What is needed
Copy all lines below exactly as written. Leave pictures out.

^^^^^^^^^^^^^^^^

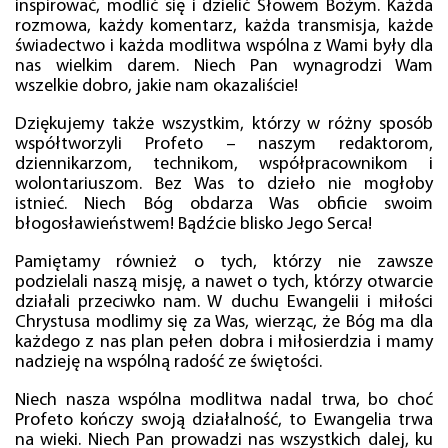
inspirować, modlić się i dzielić Słowem Bożym. Każda
rozmowa, każdy komentarz, każda transmisja, każde
świadectwo i każda modlitwa wspólna z Wami były dla
nas wielkim darem. Niech Pan wynagrodzi Wam
wszelkie dobro, jakie nam okazaliście!
Dziękujemy także wszystkim, którzy w różny sposób
współtworzyli Profeto – naszym redaktorom,
dziennikarzom, technikom, współpracownikom i
wolontariuszom. Bez Was to dzieło nie mogłoby
istnieć. Niech Bóg obdarza Was obficie swoim
błogosławieństwem! Bądźcie blisko Jego Serca!
Pamiętamy również o tych, którzy nie zawsze
podzielali naszą misję, a nawet o tych, którzy otwarcie
działali przeciwko nam. W duchu Ewangelii i miłości
Chrystusa modlimy się za Was, wierząc, że Bóg ma dla
każdego z nas plan pełen dobra i miłosierdzia i mamy
nadzieję na wspólną radość ze świętości.
Niech nasza wspólna modlitwa nadal trwa, bo choć
Profeto kończy swoją działalność, to Ewangelia trwa
na wieki. Niech Pan prowadzi nas wszystkich dalej, ku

^^^^^^^^^^^^^^^^

Solved problem
inspirować, modlić się i dzielić Słowem Bożym. Każda
rozmowa, każdy komentarz, każda transmisja, każde
świadectwo i każda modlitwa wspólna z Wami były dla
nas wielkim darem. Niech Pan wynagrodzi Wam
wszelkie dobro, jakie nam okazaliście!
Dziękujemy także wszystkim, którzy w różny sposób
współtworzyli Profeto – naszym redaktorom,
dziennikarzom, technikom, współpracownikom i
wolontariuszom. Bez Was to dzieło nie mogłoby
istnieć. Niech Bóg obdarza Was obficie swoim
błogosławieństwem! Bądźcie blisko Jego Serca!
Pamiętamy również o tych, którzy nie zawsze
podzielali naszą misję, a nawet o tych, którzy otwarcie
działali przeciwko nam. W duchu Ewangelii i miłości
Chrystusa modlimy się za Was, wierząc, że Bóg ma dla
każdego z nas plan pełen dobra i miłosierdzia i mamy
nadzieję na wspólną radość ze świętości.
Niech nasza wspólna modlitwa nadal trwa, bo choć
Profeto kończy swoją działalność, to Ewangelia trwa
na wieki. Niech Pan prowadzi nas wszystkich dalej, ku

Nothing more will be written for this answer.